You are viewing a plain text version of this content. The canonical link for it is here.
Posted to dev@mahout.apache.org by Jeff Eastman <jd...@windwardsolutions.com> on 2010/06/16 03:13:51 UTC

Testing Wikipedia?

I've made changes (patch in MAHOUT-167e.patch) to migrate the 
WikipediaDatasetCreatorEtc to 0.20.2 and the changes compile and the 
existing unit tests all run. But I had to port new 0.20 versions of 
MultipleOutputFormat and MultipleTextOutputFormat to do this and there 
are no unit tests for any of the wikipedia code in this package. 
Further, the code snippets to run the full example in the wiki 
(https://cwiki.apache.org/MAHOUT/wikipediabayesexample.html) are 
obsolete and build-deprecated.xml is no longer in trunk. This makes 
verifying the correctness of my port pretty difficult, for me at least 
since this is all unfamiliar code. What shall I do?

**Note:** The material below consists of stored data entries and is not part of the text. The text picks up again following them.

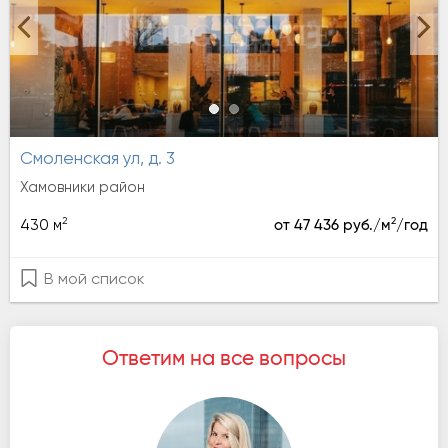
Смоленская ул, д. 3
Хамовники район
2
2
430 м
от 47 436 руб./м
/год
В мой список
Ответим на все вопросы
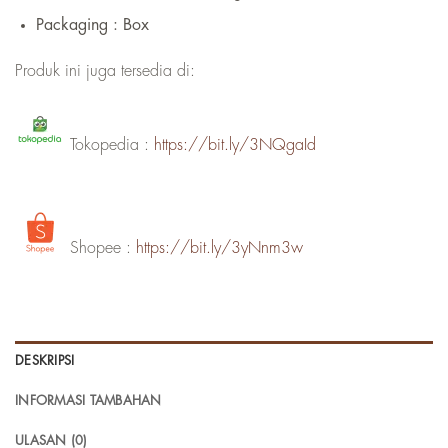
Packaging : Box
Produk ini juga tersedia di:
Tokopedia :
https://bit.ly/3NQgaId
Shopee :
https://bit.ly/3yNnm3w
DESKRIPSI
INFORMASI TAMBAHAN
ULASAN (0)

A. commit it, since the unit tests all run, and hope somebody else will 
verify the example
B. get help to run the example to verify it is correct, then commit it
C. leave the patch in jira and move on to utils

I'm loath to do A and would prefer to do B; however, C is what I'm going 
to have to do in the short term due to my schedule

Jeff